==== INPUT RECORDS ====
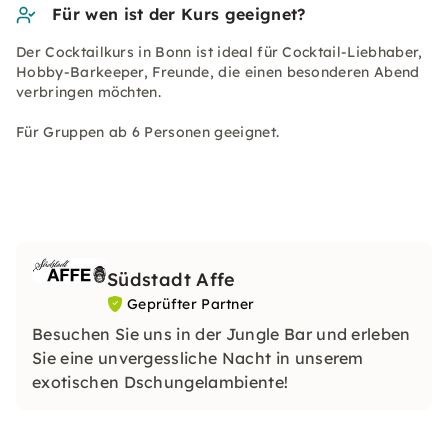
Für wen ist der Kurs geeignet?
Der Cocktailkurs in Bonn ist ideal für Cocktail-Liebhaber,
Hobby-Barkeeper, Freunde, die einen besonderen Abend
verbringen möchten.
Für Gruppen ab 6 Personen geeignet.
Südstadt Affe
Geprüfter Partner
Besuchen Sie uns in der Jungle Bar und erleben
Sie eine unvergessliche Nacht in unserem
exotischen Dschungelambiente!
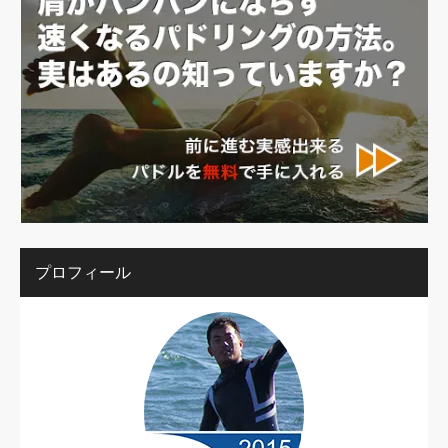
プロフィール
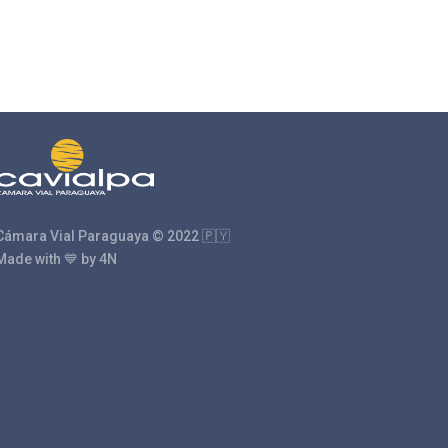
Cámara Vial Paraguaya © 2022 🇵🇾
Made with 💙 by 4N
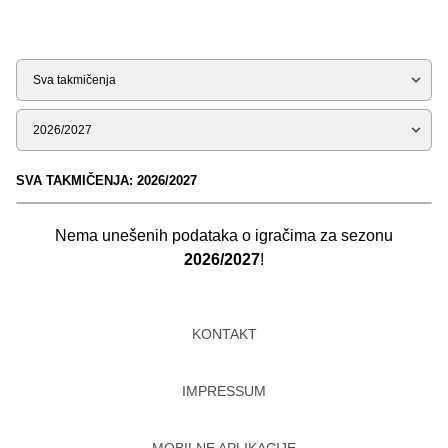
Tip
Sezona
SVA TAKMIČENJA: 2026/2027
Nema unešenih podataka o igračima za sezonu
2026/2027
!
KONTAKT
IMPRESSUM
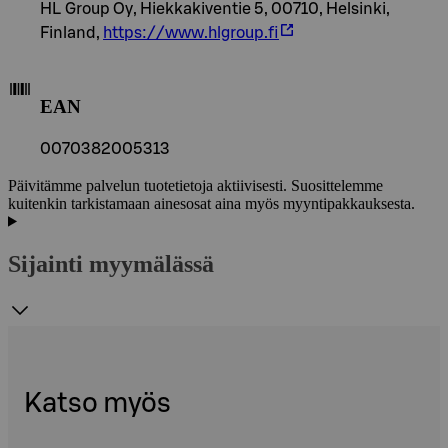
HL Group Oy, Hiekkakiventie 5, 00710, Helsinki,
Finland,
https://www.hlgroup.fi
EAN
0070382005313
Päivitämme palvelun tuotetietoja aktiivisesti. Suosittelemme
kuitenkin tarkistamaan ainesosat aina myös myyntipakkauksesta.
Sijainti myymälässä
Katso myös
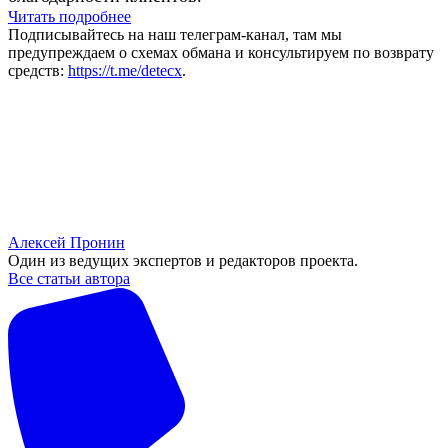
Читать подробнее
Подписывайтесь на наш телеграм-канал, там мы
предупреждаем о схемах обмана и консультируем по возврату
средств:
https://t.me/detecx
.
Алексей Пронин
Один из ведущих экспертов и редакторов проекта.
Все статьи автора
====
REQUIRED ACTION:
Please leave out the pictures as you reproduce the lines exactly, from the first line of the entries through the line containing "Besuchen Sie uns".

TASK RESPONSE:
Für wen ist der Kurs geeignet?
Der Cocktailkurs in Bonn ist ideal für Cocktail-Liebhaber,
Hobby-Barkeeper, Freunde, die einen besonderen Abend
verbringen möchten.
Für Gruppen ab 6 Personen geeignet.
Südstadt Affe
Geprüfter Partner
Besuchen Sie uns in der Jungle Bar und erleben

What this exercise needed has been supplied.